Apparently oblivious to the underlying political message of this contrived spectacle, the video has provoked derision and amazement in equal measure from the general public and media, causing one local paper to pose the question – “Croydon’s answer to Jackass – or just a Jackass?”.

Clearly, the gentleman, who was later identified as ‘Ashley Inkz’  is waging a systematic war on everything the Croydon bourgeoise hold sacred: heteronormative gender roles, the Common Agricultural Policy, and the liberties afforded by paying one’s road tax.

Far from being a puerile Jackass copycat or a poorly-educated figure of mirth, Mr Inkz has actually shown himself to be the rightful heir of the Situationist tradition.

‘Situationism’ refers to a mid-20th century European movement which was fostered by Marxist artists, intellectuals, and political theorists.

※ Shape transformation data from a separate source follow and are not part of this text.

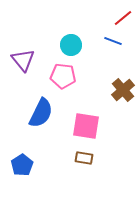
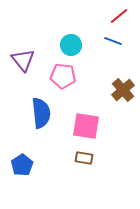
red line: moved 4 px left, 2 px up
blue semicircle: rotated 32 degrees counterclockwise
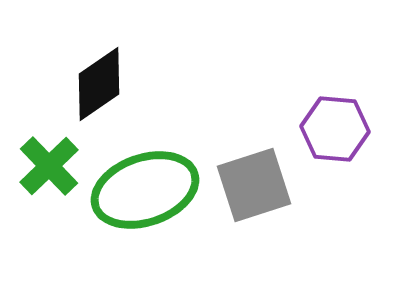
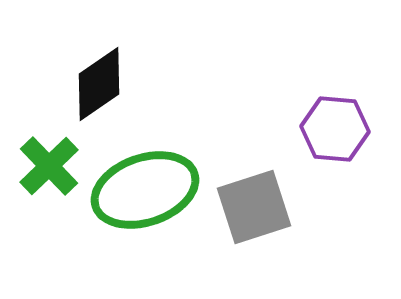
gray square: moved 22 px down
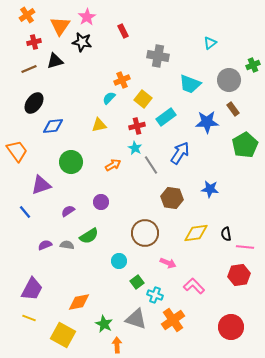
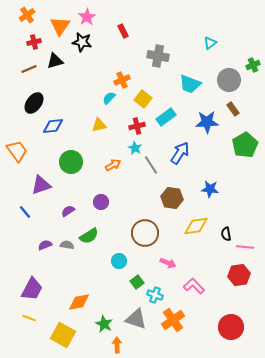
yellow diamond at (196, 233): moved 7 px up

Although the movement was incredibly multi-faceted, fundamental to it was a unified critique of advanced capitalism of which a primary concern was the progressively increasing tendency towards the expression and mediation of social relations through objects.

An important concept of situationist theory was the primary means of counteracting the spectacle; the construction of situations, moments of life deliberately constructed for the purpose of reawakening and pursuing authentic desires, experiencing the feeling of life and adventure, and the liberation of everyday life.

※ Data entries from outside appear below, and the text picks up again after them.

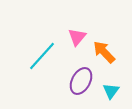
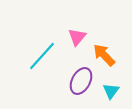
orange arrow: moved 3 px down
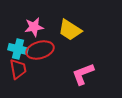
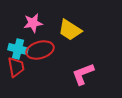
pink star: moved 1 px left, 4 px up
red trapezoid: moved 2 px left, 2 px up
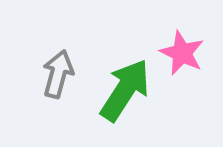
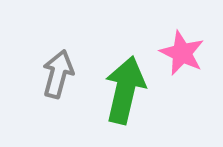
green arrow: rotated 20 degrees counterclockwise
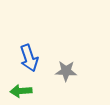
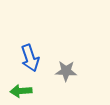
blue arrow: moved 1 px right
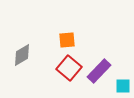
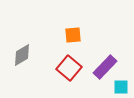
orange square: moved 6 px right, 5 px up
purple rectangle: moved 6 px right, 4 px up
cyan square: moved 2 px left, 1 px down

Incredibly, what took the cultural Marxists of yesteryear decades to achieve, Inkz was able to realise in less than two minutes as he effortlessly deconstructs the vanities of modern British life.

Who knew merely eating a chicken burger could challenge the status quo – this act of mastication is almost probably at least as significant as Gandhi’s Salt March.

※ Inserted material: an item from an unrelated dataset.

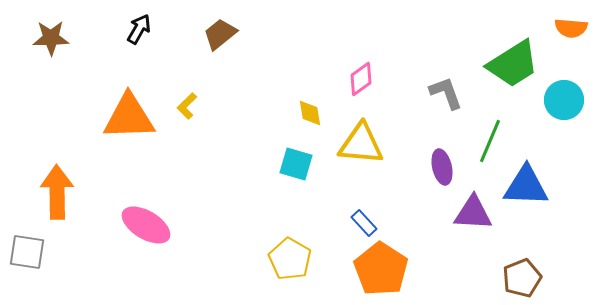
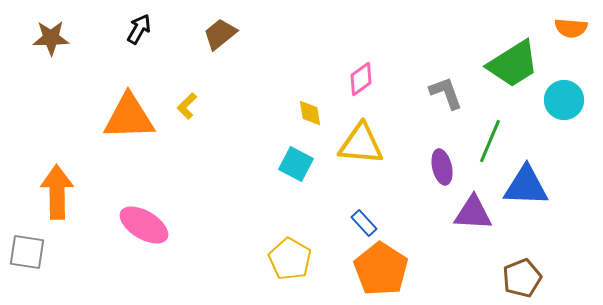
cyan square: rotated 12 degrees clockwise
pink ellipse: moved 2 px left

Undoubtedly, the spectre of postcolonialism hangs heavily over this urban vignette. It can be no coincidence that Inkz chose to stage this spectacle in the same year as the 65th anniversary of HMS Windrush arriving in Britain.

Nor can his skin colour be ignored,  for Inkz is a black man in a predominantly Caucasian land. Only time (and a financially-wasteful public enquiry led by the council) will tell if it was his pigmentation that ultimately drove him to tastefully arrange miniature plastic furniture on an A-road, or if it is completely and utterly irrelevant. Either way, I suspect it was incidents like this that Enoch Powell prophesied during his Rivers of Blood speech – except the figurative tributaries of arteriol spray have extended to unleaded fuel too.

Inkz’s urban vignette uncompromisingly forces us to address the similarities between the Victorian-era ‘Scramble for Africa’ and present-day Westfield’s exploitation of Croydon’s economic and social capital

Jackass or misunderstood intellectual? You decide.

Jackass or misunderstood intellectual? You decide.

Let us also not forget the female protagonist in this elaborate example of urban epic theatre. In a knowing nod to Guyatri Spivak’s essay Can the Subaltern Speak?, the woman in the video is mute throughout as Inkz repeatedly tells the drivers to “Shut up…shut your mouth!”. Together, the duo subtly highlight the plight of an economic strata of functionally-silenced females whose reality can only ever be understood through the enlightened think-pieces of Polly Toynbee and Harriet Harman.

Not content to appropriate the contemporary feminist movement, Inkz’s situationist tendencies reveal where his other sympathies lie: with environmentalists and Eurosceptics.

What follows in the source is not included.